France has ambitions to be self-sufficient within what they consider as critical sectors, like the health sector. Earlier this year they announced the relocation of production of the 50 most critical drugs to France and published a list of 450 products where they want to secure the supply chains. This may make this – and other “critical” markets – harder to access for foreign companies.  France is also allocating significant public funding to take industrial leadership in select sectors. In addition to the abovementioned pharmaceutical sector, the hydrogen sector is an example of an area where France claims industrial leadership, with significant public funding to back political ambitions. Foreign – Norwegian – solutions and technologies become highly attractive in order to support this sectorial development. Innovation Norway and CCFN, being based in Paris, are therefore extremely important partners for Norwegian companies in order to understand the French market and translate the politics into commercial opportunities. To conclude, France is an important market for Norwegian companies in the sectors where there is a match between French needs and Norwegian solutions – and vice versa.


The French-Norwegian Chamber of Commerce and Innovation Norway are both part of Team Norway in Paris and have been strengthening their cooperation in the last few years. How would you explain the success of this cooperation?

First of all, I think we recognised early that we have common interest. We are simply stronger together. The complementary competence and networks of Innovation Norway and CCFN, both in Norway and in France, help us connect the right partners at the right time and place. The Team Norway strategy for France is strongly supported by all Team Norway partners, as it has been developed by the team members themselves, and gives clear priorities. This makes it easier to work together towards common goals. The cooperation is also in constant development, showing an eagerness to explore new business opportunities and test new business models, in order to create opportunities for Norwegian and French companies in both markets.


My Innovation Norway colleagues on the ground also tell me that the cooperation is marked by openness, trust, and generosity, and that this goes for all of Team Norway, which also includes the Norwegian Embassy in Paris, and NORWEP. This I guess, is the “secret sauce” to all successful cooperation.


We have several common projects on the agenda such as business expeditions to France in the maritime and aviation sectors, a webinar on batteries and a French-Norwegian Green Industry Forum in Paris on 16 January. What cooperation opportunities do you foresee for 2024?

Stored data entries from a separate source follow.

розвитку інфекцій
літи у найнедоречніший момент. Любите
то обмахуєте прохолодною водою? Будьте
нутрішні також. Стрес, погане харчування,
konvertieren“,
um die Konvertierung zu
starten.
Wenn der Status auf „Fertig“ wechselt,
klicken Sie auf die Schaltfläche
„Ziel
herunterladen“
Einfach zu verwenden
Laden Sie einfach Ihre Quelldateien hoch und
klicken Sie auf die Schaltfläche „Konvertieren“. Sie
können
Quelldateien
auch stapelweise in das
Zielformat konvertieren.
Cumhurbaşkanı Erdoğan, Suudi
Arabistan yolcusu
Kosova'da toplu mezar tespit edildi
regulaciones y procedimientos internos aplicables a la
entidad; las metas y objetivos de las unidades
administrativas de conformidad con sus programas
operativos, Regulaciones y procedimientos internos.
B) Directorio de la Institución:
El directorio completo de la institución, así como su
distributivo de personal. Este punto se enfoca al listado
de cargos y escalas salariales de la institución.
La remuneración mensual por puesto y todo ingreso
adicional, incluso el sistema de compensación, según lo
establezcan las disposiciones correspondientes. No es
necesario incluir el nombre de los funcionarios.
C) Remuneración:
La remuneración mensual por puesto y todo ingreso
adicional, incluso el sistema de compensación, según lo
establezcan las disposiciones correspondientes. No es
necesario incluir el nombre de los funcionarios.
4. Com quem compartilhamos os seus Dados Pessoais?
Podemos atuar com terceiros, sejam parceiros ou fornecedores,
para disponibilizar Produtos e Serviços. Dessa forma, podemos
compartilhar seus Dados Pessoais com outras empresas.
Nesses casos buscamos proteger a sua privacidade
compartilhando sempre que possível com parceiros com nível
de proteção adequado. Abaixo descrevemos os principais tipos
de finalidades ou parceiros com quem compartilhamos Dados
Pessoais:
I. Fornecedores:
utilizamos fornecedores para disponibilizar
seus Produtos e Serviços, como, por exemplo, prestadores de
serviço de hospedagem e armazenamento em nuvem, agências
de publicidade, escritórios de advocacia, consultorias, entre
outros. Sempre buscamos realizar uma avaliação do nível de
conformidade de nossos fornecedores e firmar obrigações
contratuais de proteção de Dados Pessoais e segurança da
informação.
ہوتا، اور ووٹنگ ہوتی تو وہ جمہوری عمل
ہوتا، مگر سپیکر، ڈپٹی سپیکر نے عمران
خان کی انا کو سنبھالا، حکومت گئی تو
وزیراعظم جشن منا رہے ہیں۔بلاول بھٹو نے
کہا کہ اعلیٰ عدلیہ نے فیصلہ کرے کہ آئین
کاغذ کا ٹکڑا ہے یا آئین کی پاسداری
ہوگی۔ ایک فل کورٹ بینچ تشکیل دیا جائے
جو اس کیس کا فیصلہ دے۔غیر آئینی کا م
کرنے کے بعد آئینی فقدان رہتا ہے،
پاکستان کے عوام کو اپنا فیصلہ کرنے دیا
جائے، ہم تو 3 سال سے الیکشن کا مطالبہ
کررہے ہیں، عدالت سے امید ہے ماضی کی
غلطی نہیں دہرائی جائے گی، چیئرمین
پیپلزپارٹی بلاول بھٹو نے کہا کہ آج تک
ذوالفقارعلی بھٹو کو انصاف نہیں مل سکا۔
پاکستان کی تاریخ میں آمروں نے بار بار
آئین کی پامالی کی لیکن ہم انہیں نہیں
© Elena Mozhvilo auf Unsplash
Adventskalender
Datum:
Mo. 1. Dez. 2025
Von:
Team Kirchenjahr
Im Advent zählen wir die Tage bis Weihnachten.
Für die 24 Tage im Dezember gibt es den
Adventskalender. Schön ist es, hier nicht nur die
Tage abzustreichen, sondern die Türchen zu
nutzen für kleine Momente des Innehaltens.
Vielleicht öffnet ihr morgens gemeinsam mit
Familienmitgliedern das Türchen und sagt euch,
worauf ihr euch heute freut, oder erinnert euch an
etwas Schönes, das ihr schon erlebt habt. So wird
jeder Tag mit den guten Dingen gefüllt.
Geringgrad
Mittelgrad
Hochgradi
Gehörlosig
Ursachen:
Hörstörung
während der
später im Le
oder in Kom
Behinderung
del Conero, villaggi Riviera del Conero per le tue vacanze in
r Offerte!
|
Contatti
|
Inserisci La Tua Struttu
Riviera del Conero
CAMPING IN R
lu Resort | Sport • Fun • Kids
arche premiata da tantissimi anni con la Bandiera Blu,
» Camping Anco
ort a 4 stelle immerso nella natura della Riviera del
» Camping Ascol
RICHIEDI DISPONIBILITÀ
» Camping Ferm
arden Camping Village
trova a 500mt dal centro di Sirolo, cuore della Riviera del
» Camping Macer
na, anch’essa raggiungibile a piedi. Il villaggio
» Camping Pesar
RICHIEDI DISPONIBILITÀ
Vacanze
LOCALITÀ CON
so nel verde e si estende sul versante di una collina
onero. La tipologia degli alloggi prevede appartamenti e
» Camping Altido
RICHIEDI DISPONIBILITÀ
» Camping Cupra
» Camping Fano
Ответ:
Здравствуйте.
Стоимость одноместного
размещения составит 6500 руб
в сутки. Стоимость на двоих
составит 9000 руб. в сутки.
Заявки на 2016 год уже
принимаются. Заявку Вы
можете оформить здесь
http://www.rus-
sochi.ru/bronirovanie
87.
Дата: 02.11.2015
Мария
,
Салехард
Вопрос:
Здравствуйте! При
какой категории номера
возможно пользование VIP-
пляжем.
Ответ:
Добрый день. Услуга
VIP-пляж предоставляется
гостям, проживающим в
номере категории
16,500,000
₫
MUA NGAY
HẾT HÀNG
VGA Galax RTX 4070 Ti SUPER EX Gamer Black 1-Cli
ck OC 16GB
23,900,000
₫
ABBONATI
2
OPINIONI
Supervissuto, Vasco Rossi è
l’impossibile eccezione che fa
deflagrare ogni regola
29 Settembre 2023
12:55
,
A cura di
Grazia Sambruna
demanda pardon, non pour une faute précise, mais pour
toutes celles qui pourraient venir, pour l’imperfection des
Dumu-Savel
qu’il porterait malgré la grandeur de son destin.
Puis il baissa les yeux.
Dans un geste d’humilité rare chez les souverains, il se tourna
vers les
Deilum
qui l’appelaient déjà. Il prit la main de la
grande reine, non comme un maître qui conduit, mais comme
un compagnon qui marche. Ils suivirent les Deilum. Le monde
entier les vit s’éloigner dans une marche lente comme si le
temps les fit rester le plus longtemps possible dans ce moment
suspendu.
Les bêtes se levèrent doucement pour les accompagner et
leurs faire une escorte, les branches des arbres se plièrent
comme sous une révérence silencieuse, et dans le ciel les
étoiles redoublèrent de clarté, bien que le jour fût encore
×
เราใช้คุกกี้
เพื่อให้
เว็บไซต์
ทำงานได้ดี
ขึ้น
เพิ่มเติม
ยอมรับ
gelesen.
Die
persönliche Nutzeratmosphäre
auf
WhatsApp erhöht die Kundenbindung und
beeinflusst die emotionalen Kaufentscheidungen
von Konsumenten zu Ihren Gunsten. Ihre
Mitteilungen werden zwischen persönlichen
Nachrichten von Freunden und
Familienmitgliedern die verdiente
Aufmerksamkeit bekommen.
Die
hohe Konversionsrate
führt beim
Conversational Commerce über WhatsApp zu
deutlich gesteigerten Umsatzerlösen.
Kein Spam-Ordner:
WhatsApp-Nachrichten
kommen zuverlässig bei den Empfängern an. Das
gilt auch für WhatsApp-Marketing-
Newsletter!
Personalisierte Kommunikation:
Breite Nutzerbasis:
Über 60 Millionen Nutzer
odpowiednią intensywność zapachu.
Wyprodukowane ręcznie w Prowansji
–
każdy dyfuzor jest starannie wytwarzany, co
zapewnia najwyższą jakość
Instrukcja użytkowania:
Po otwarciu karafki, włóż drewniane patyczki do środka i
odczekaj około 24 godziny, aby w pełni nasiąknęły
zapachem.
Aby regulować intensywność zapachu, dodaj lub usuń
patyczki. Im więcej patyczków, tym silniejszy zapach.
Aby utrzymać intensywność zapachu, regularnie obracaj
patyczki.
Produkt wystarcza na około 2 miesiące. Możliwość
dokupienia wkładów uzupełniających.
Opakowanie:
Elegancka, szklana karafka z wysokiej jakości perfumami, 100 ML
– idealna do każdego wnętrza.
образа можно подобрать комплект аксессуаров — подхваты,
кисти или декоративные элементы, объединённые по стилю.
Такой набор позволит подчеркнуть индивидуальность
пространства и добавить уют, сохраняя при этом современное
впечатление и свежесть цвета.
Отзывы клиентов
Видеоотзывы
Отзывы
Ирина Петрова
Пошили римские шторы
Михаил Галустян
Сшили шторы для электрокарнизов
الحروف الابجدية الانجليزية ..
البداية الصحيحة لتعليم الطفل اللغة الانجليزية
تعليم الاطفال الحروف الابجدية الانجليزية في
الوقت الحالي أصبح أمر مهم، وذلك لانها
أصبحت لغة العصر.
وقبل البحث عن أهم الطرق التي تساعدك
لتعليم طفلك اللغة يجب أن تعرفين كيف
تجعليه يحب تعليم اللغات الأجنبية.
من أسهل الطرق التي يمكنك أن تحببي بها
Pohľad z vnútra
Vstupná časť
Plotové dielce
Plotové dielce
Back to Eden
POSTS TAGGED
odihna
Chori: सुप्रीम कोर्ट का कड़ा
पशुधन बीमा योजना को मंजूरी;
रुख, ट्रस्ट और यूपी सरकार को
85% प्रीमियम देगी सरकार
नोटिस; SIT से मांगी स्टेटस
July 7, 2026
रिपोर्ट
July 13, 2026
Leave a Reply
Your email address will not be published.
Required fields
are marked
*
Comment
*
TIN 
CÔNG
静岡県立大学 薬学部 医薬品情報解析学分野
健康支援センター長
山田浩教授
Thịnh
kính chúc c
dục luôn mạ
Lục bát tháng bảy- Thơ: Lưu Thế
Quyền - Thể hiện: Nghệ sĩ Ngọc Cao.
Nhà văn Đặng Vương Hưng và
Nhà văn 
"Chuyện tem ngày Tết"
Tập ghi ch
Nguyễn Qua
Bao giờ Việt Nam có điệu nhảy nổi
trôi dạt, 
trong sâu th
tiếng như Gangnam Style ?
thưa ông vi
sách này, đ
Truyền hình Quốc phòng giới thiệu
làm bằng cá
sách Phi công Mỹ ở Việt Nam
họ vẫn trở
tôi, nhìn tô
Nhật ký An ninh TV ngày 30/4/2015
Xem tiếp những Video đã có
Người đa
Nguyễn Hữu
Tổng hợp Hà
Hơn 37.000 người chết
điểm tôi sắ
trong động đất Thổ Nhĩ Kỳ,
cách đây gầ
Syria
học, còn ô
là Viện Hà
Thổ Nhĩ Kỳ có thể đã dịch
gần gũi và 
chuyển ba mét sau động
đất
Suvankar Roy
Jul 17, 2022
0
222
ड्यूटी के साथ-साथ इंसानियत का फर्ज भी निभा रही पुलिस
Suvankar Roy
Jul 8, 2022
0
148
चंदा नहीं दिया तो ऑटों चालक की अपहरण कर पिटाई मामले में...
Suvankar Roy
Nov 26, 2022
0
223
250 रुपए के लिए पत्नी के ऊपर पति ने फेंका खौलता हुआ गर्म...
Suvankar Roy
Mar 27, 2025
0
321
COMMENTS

As Danish physicist Niels Bohr said, it is difficult to make predictions, especially about the future! Not many foresaw the rapid accessibility of ChatGPT, or the energy transition acceleration we now see due to the war in Ukraine. I think the current Team Norway strategy will remain valid still some time: Green mobility, clean energy and sustainable societies will most likely continue to be high on the agenda for a long time to come. We are currently launching an export program directed towards the green maritime sector, and we are continuing to promote French-Norwegian collaboration on offshore wind. Infrastructure for electric mobility is an area where Norway has a lot to offer, both on land and for maritime use. Agritech and digital health are areas where Norway and France have complementary needs and solutions. The Green Industry Forum in January 2024 will be an important French-Norwegian arena to discuss common areas of interest in order to decarbonise across several sectors. Also, I think we need to explore the digital space further: Cybersecurity, FinTech and AI are evidently examples high on this list.